Rav Menzer advised Meilech to write lyrics with an ahavas Yisrael theme set to the Kaliver niggun “Galus, Galus.” Then, less than two years ago, Meilech was at a Tosh family simchah. Motzaei Shabbos, his brother Moishe had already gone to bed, in the room they shared; but sleep eluded Meilech.
“In my head I’m daydreaming that song [Galus, Galus] and I’m ripping a mean solo. And then the song ends, and my thought starts: ‘V’uhavtu,’ the way it sounds. And I thought, wow, this is good. Okay — tomorrow. No, no, no, I won’t remember.” This internal debate continued until he reached a compromise: “B’kitzur I had to get my phone. My brother was in the room, and I didn’t want to wake him. So I whispered it into the phone. I have it on this black phone right here.”
After he finalized the words and the melody, he brought it back to Gershy Schwarcz in the studio. They recognized the potential in the song, and recorded many versions trying to find the vehicle that would give it the right boost. The version they ultimately settled on left Meilech with a feeling of unease. He approached Rav Mentzer again, this time with his concerns about the song.
“ ‘V’uhavtu’ is not my style of music, the electronic pop,” says Meilech. “As a matter of fact, I called Rav Mentzer to tell him that the song is coming out, and in the process of making it, the music became very modern. He said, ‘You know, when you go to war, you want to make sure you know what arms your enemy has. Because if you come with sticks and your enemy has swords, you’re going to lose.’ That mamash made me embrace it. Now I get surprised by seeing the places where it’s played, the types of people who are dancing to it, but… it’s war. We have to win. We’re going to win.”
Every now and then Kohn sees a sign that a battle has been won on some front somewhere. Last week he was offered a ride, and when the person cleared off the passenger seat for him, he picked up the sefer Mishlei that lay there and told Kohn, “You’re the reason I’m learning.”

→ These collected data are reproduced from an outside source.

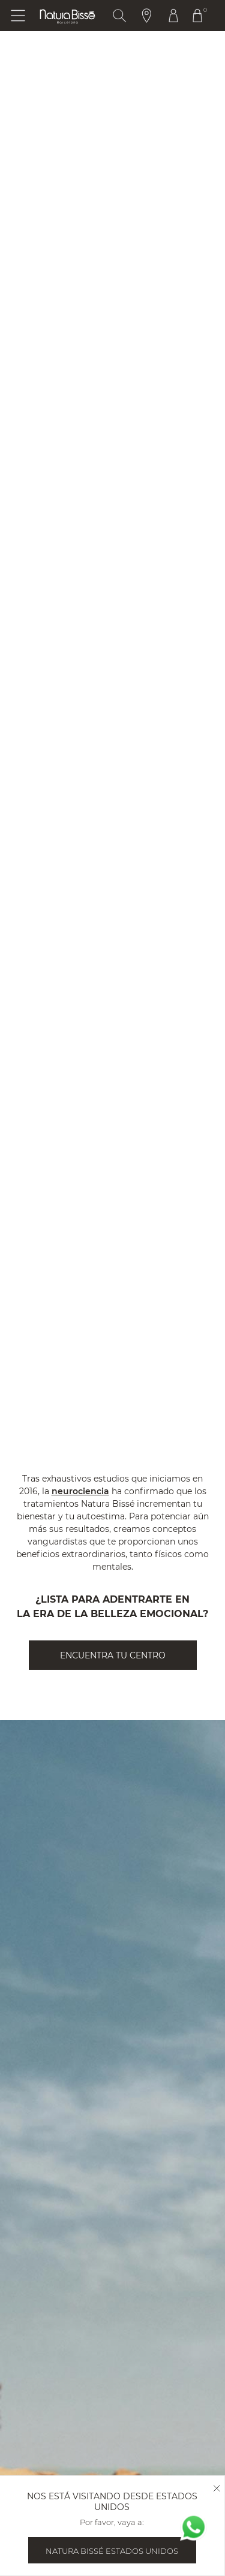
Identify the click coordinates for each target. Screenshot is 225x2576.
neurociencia (80, 1491)
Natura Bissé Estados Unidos (112, 2551)
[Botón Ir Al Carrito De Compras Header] (200, 15)
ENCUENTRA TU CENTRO (113, 1655)
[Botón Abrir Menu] (18, 15)
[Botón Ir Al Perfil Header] (173, 15)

Menachem Toker offers his bird’s-eye industry perspective on Kohn’s potential role. “Because of his way of life, because he came from Satmar, and then he went down a bit and then he came back in his way — the youngsters today are always looking, fighting and looking, and someone like him who’s fought and has been searching and looking — he could be their model. This is not the generation of 20 years ago, when people went against music and against singers, like what happened with Shlomo Carlebach. This generation needs people like Meilech Kohn. Our generation, the youngsters today, need singers like him.”
Yeshivas Kochavei Ohr of Monsey posted a video online of a visit by Meilech Kohn last year. It’s a small chassidish yeshivah, for boys who don’t quite “fit in the box.” In the video Kohn briefly narrates the story of “V’uhavtu,” and then, accompanied by only a guitar (later joined by a keyboard) he begins a kumzitz rendition. The song is stripped to its bare essentials, perhaps closer to his original artistic vision. The bochurim are carried away on his first notes, their neshamos one, standing and swaying and locking arms with the staff, who have found a new tool to use when a hammer won’t work. And they all raise their voices in chorus with Meilech Kohn, singing their redemption song.
As we wind up our discussion, Mishpacha’s photographer Lior Mizrachi asks Kohn to lean forward a bit. “I need your face to be in the light.”
Meilech Kohn looks up from the guitar and smiles. “Me too.”